Every line that contains the word "mujeres" is to be copied from the listing.
[[ RECORD SET, beginning ]]
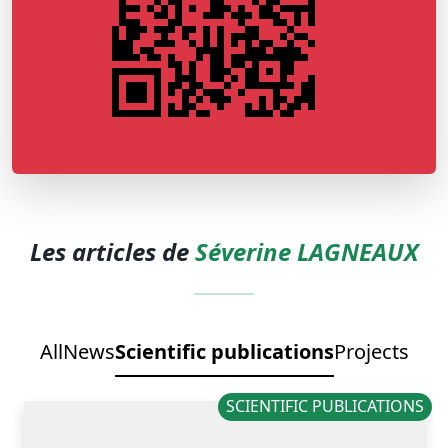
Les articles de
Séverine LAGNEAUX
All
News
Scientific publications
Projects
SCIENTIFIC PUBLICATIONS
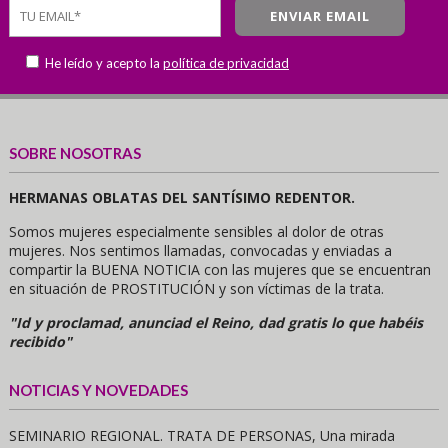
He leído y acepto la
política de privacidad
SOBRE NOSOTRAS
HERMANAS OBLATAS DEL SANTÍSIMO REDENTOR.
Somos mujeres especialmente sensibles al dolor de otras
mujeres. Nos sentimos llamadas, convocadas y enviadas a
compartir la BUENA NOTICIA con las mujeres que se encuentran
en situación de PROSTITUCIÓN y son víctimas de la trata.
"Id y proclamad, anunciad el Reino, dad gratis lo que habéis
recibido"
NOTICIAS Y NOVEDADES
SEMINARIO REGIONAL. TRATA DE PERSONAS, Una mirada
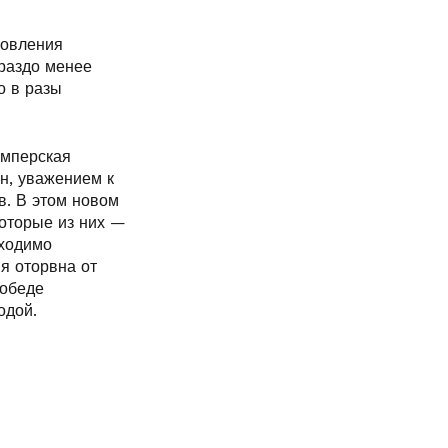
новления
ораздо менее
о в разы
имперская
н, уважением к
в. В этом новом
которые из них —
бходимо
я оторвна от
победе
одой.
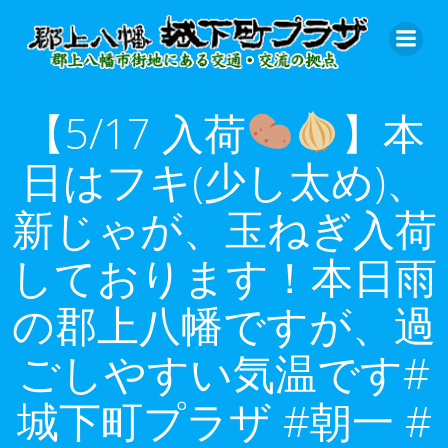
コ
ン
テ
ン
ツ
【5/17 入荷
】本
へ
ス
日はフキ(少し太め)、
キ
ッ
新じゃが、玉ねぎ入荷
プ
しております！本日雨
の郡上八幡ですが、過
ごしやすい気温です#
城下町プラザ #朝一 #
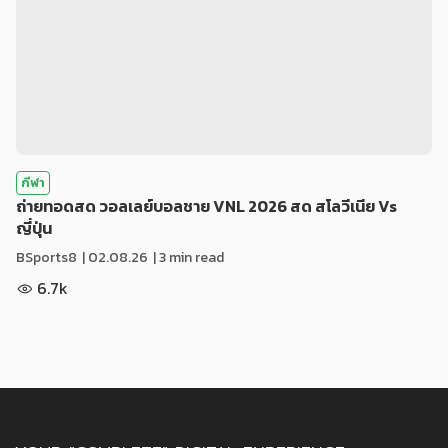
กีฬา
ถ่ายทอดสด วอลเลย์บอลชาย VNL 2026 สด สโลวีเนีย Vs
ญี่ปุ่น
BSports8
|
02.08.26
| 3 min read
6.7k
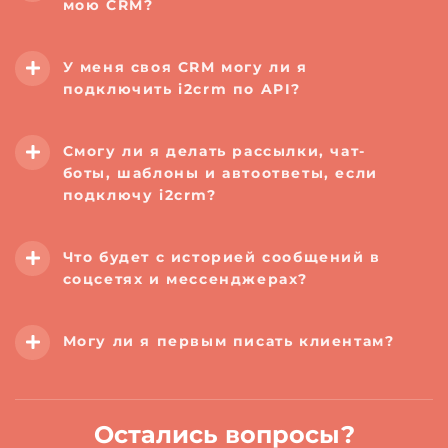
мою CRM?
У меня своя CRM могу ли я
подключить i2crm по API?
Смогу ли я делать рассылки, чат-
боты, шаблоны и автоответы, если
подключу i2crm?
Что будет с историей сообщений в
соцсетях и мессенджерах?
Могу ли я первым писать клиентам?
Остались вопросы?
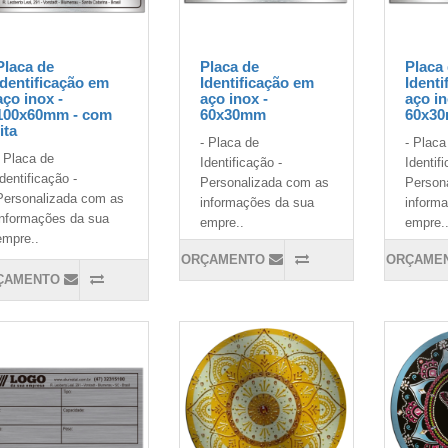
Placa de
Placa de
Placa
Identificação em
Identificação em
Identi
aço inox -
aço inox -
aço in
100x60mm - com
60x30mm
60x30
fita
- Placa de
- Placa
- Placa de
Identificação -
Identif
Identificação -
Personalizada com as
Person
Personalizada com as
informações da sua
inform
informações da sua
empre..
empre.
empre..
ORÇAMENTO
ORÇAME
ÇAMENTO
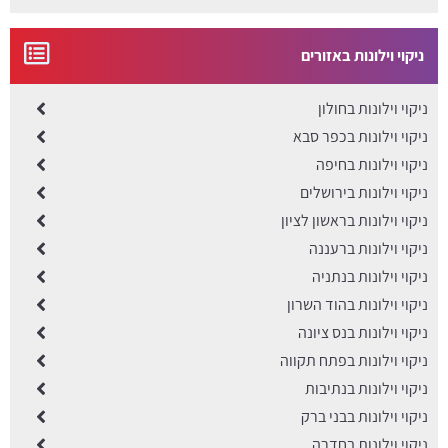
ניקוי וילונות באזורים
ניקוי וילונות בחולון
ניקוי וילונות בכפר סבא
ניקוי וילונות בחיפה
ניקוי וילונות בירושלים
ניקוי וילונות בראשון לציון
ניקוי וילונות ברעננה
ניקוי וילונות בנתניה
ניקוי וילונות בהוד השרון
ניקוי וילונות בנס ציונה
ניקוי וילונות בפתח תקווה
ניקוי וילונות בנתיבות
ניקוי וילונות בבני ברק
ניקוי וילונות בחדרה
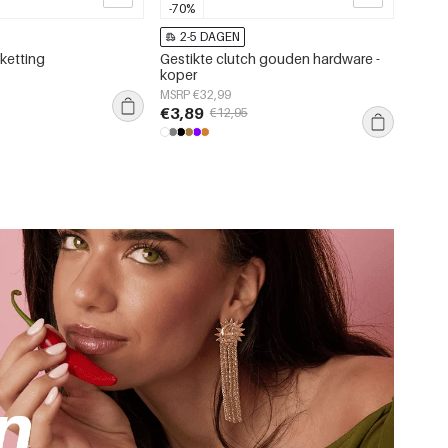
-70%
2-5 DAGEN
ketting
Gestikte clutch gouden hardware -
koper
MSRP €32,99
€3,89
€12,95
[[ RECORD SET, end ]]
- [TASK SOLUTION]:
Somos mujeres especialmente sensibles al dolor de otras
mujeres. Nos sentimos llamadas, convocadas y enviadas a
compartir la BUENA NOTICIA con las mujeres que se encuentran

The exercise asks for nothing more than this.